Ja, ich musste etwas opfern, um das andere zu erhalten. Dadurch konnten wir Köflach neu entstehen lassen. Die Schließung Bärnbachs war ein harter Schritt für mich, weil die Leute das damals nicht verstanden haben, wir mussten 70 Arbeitsplätze abbauen. Heute hat Köflach 450 Arbeitnehmer, weit mehr als damals beide Standorte zusammen. Die Entscheidung war die richtige.

Was ist in den 14 Jahren besonders gut gelungen?
Seit 2014 ist der Standort Köflach einer der ertragsstärksten der Gruppe. Wir haben viel in die Personalentwicklung investiert, neue Kunden gewonnen. Jetzt spielen wir in der Europa League. Das Schöne ist, wir haben eine begeisterungsfähige Mannschaft. Die Menschen haben Selbstbewusstsein entwickelt, leisten gewissenhaft und mit Leidenschaft ihren Beitrag. Da geht vieles leichter. Mir war der Faktor Mensch immer wichtig. Mit den Büroräumen und dem Ausbildungszentrum haben wir ein Zeichen gesetzt. Als ich kam, erzeugten wir 900 Millionen Flaschen im Jahr, derzeit sind es 1,8 Milliarden.

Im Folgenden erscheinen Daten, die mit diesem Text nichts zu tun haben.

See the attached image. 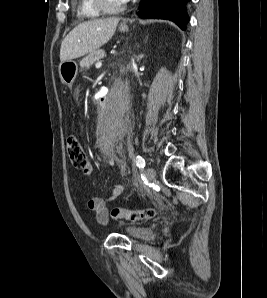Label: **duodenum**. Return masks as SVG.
Segmentation results:
<instances>
[{
	"label": "duodenum",
	"mask_w": 267,
	"mask_h": 298,
	"mask_svg": "<svg viewBox=\"0 0 267 298\" xmlns=\"http://www.w3.org/2000/svg\"><path fill=\"white\" fill-rule=\"evenodd\" d=\"M109 95H111L110 92H108L102 98H97V103L99 104H95V112H102V109H107V105H109L108 103Z\"/></svg>",
	"instance_id": "410a0bca"
}]
</instances>
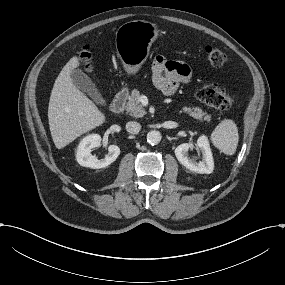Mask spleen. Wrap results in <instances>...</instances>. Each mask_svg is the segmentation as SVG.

Hatten Sie bei Ihren Plänen die Unterstützung des Eigentümers?
Unser Eigentümer ist ein großartiger Investor, auch wenn man ihm das aus der Rippe schneiden muss. Es gab immer eine klare Zielorientierung.
Was zählt zu Ihren schönsten Erinnerungen?
Am Heiligen Abend 2009 bekam ich den Anruf, dass unsere tschechische Fabrik abgebrannt ist. Die Köflacher sind ohne Murren nach Tschechien gefahren und haben geholfen das Werk in nur sieben Monaten wieder aufzubauen, obwohl die Firmen in einer gewissen Konkurrenz zueinanderstanden. Das war großes Kino und ein bewegender Moment.

Haben Sie schon Pläne für die Zukunft?
Ich bin jetzt 53 Jahre alt und will vielleicht dieselbe Zeit, die ich bei Stölzle verbrachte, noch woanders tätig sein. Es könnte Firmen geben, die auch am Boden sind. Bei Stölzle habe ich den Höhepunkt erreicht. Das ist ein guter Punkt, etwas Neues zu machen. Ich würde nie ein Unternehmen zurücklassen, dass in Schieflage und nicht aufgeräumt ist.

Wo werden Sie konkret weitermachen?
Ich habe versprochen, bis zum letzten Tag Gas zu geben, das geht nicht, wenn man mit dem Kopf woanders ist. Ich lasse das an mich herankommen. Es sind Leute an mich herangetreten und ich habe ein paar grobe Überlegungen. Eventuell werde ich im Herbst etwas Neues beginnen. Vielleicht strebe ich etwas an, das mir selbst gehört. Es kann sein, dass es mich ins europäische Ausland verschlägt, nach Deutschland, England, Frankreich, Italien. Vielleicht auch in die Staaten. Das muss ich nur meiner Frau und mir erklären. Momentan will ich für meine Eltern da sein, Freundschaften pflegen und verrückte Dinge tun, für die die Zeit fehlte.

Was wird Ihnen künftig aus der Weststeiermark abgehen?
Das Lächeln der Mitarbeiter, das kann man nicht mit Geld aufwiegen. Wir haben bei Stölzle in allen Werken eine respektvolle Kultur, offen und von Wertschätzung geprägt. Und es ist das gemeinsame Schaffen der Leute, das mir fehlen wird.

Worauf sollte man künftig achten?
Dass alle Stölzleaner weiterhin ihre Meinung sagen. Meine größte Sorge ist es, dass die Leute in die alte Schiene zurückfallen, das wäre jammerschade.